Broadcaster TV Tokyo added 3.7% on news that the Nikkei Inc. has agreed to buy the Financial Times Group from U.K. education company Pearson for about 844 million pounds ($1.3 billion).

Australia market falls on China data

The Australian share market declined for third straight day, as risk sentiments deteriorated after Chinese manufacturing output data unexpectedly hit a 15-month low. Any weakness from China has a detrimental effect on the Australian market and in economy. Most of the ASX sectors declined, with shares of retailers, consumer goods, resources and financial blue-chip companies being major losers. The benchmark S&P/ASX 200 Index dropped 24.20 points, or 0.43%, to 5566.10 points, while the broader All Ordinaries Index lost 24.50 points, or 0.44%, to 5556.80 points. Over the week, the S&P/ASX200 benchmark slipped 1.8% and the All Ordinaries lost was down by 1.7%. The loss comes on the heels of a 3.2% gain last week.

Shares of material and resources companies extended rout after Chinese manufacturing data fell unexpectedly. Rising supply in the face of moderating demand also weighed sentiment in the sector. Iron ore prices continue to run into headwinds in the face of strong production from leading global names. This dynamic remained in focus following the latest production report from Brazil's Vale. The miner said it had produced 85.3Mt of iron ore in the June quarter, beating consensus expectations of 82.5Mt.

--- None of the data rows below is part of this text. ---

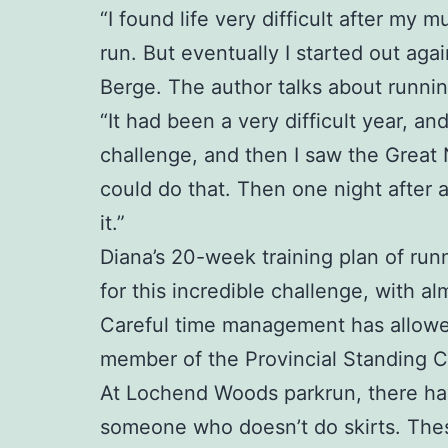
“I found life very difficult after my
run. But eventually I started out aga
Berge. The author talks about runnin
“It had been a very difficult year, a
challenge, and then I saw the Great
could do that. Then one night after 
it.”
Diana’s 20-week training plan of runn
for this incredible challenge, with al
Careful time management has allowed 
member of the Provincial Standing 
At Lochend Woods parkrun, there have 
someone who doesn’t do skirts. Thes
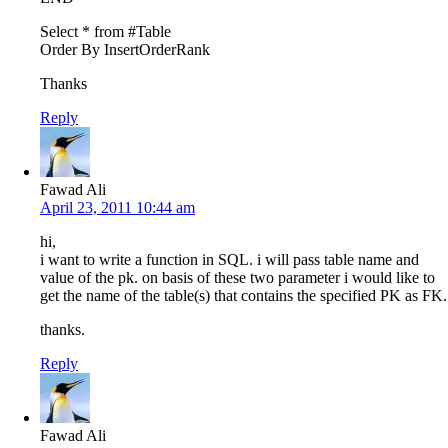
Select * from #Table
Order By InsertOrderRank
Thanks
Reply
Fawad Ali
April 23, 2011 10:44 am
hi,
i want to write a function in SQL. i will pass table name and
value of the pk. on basis of these two parameter i would like to
get the name of the table(s) that contains the specified PK as FK.
thanks.
Reply
Fawad Ali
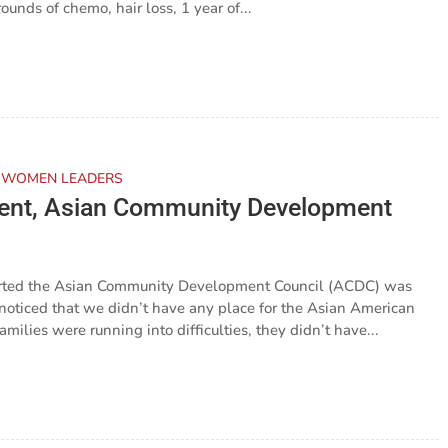
ounds of chemo, hair loss, 1 year of...
 WOMEN LEADERS
ident, Asian Community Development
arted the Asian Community Development Council (ACDC) was
noticed that we didn’t have any place for the Asian American
ilies were running into difficulties, they didn’t have...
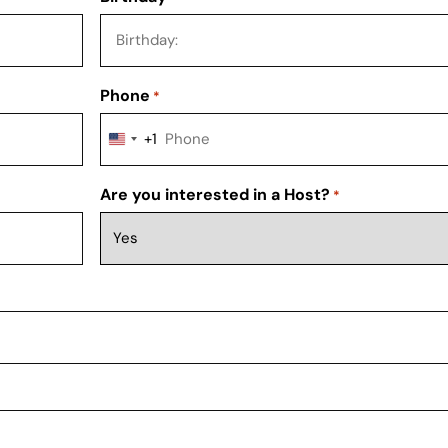
Phone
*
+1
UNITED STATES +1
Are you interested in a Host?
*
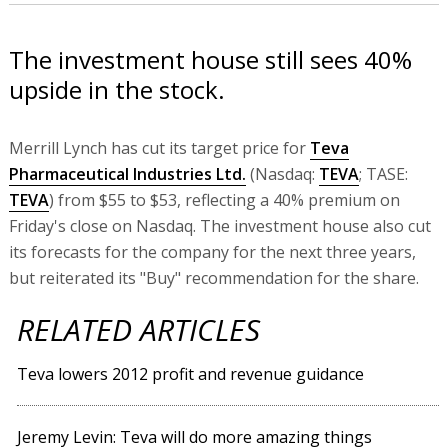
The investment house still sees 40%
upside in the stock.
Merrill Lynch has cut its target price for
Teva
Pharmaceutical Industries Ltd.
(Nasdaq:
TEVA
; TASE:
TEVA
) from $55 to $53, reflecting a 40% premium on
Friday's close on Nasdaq. The investment house also cut
its forecasts for the company for the next three years,
but reiterated its "Buy" recommendation for the share.
RELATED ARTICLES
Teva lowers 2012 profit and revenue guidance
Jeremy Levin: Teva will do more amazing things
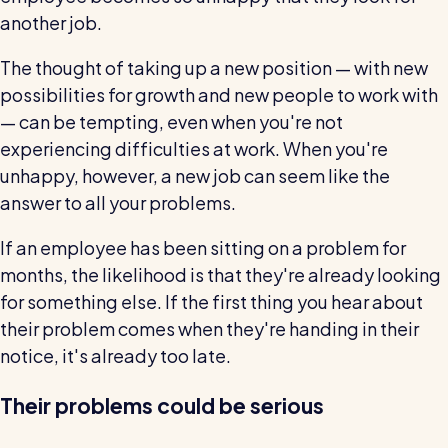
another job.
The thought of taking up a new position — with new
possibilities for growth and new people to work with
— can be tempting, even when you're not
experiencing difficulties at work. When you're
unhappy, however, a new job can seem like the
answer to all your problems.
If an employee has been sitting on a problem for
months, the likelihood is that they're already looking
for something else. If the first thing you hear about
their problem comes when they're handing in their
notice, it's already too late.
Their problems could be serious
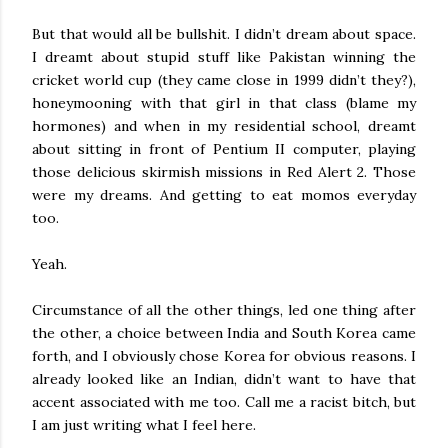
But that would all be bullshit. I didn’t dream about space.
I dreamt about stupid stuff like Pakistan winning the
cricket world cup (they came close in 1999 didn’t they?),
honeymooning with that girl in that class (blame my
hormones) and when in my residential school, dreamt
about sitting in front of Pentium II computer, playing
those delicious skirmish missions in Red Alert 2. Those
were my dreams. And getting to eat momos everyday
too.
Yeah.
Circumstance of all the other things, led one thing after
the other, a choice between India and South Korea came
forth, and I obviously chose Korea for obvious reasons. I
already looked like an Indian, didn’t want to have that
accent associated with me too. Call me a racist bitch, but
I am just writing what I feel here.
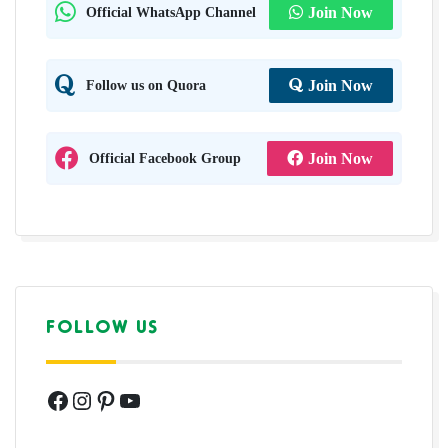
Official WhatsApp Channel
Join Now
Follow us on Quora
Join Now
Official Facebook Group
Join Now
FOLLOW US
Facebook
Instagram
Pinterest
YouTube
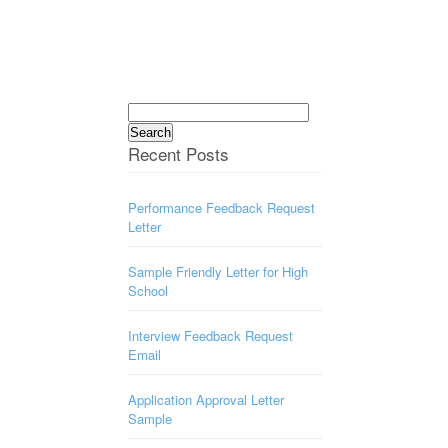
Search
for:
Recent Posts
Performance Feedback Request
Letter
Sample Friendly Letter for High
School
Interview Feedback Request
Email
Application Approval Letter
Sample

While the mining giant plans to cut 25Mt of lower quality iron ore production from the company's south and southeast mines in Brazil and from third-party purchases, Vale intends to expand full year production to a record 340Mt by boosting output of higher margin product. BHP Billiton fell 0.9% to A$25.27. Australia's biggest gold miner Newcrest Mining slipped 4.8% to A$11.27 while Perseus Mining lost 4.5% to A$0.32.

Costa Group slipped 3.3% in their first day of trade on the ASX. Australia's biggest horticulture company was founded by the family of former Geelong Football Club president Frank Costa more than 120 years ago, listed on the ASX after raising A$550 million through an initial public offering.

China market slumps after factory PMI hits 15-month low

Mainland China's stock market ended lower, as investors opted for withdrawing some gains off the table after strong rally in last six sessions, helped by government unprecedented intervention measures. Risk sentiments were also lessened by disappointing flash manufacturing PMI data. The benchmark Shanghai Composite Index dropped 53.01 points, or 1.29%, to finish at 4070.91 points. The Shenzhen Composite Index, which tracks stocks on China's second exchange, declined 1.27%, or 29.94 points, to 2322.71 points. The Shanghai Composite Index gained 2.9% for the week.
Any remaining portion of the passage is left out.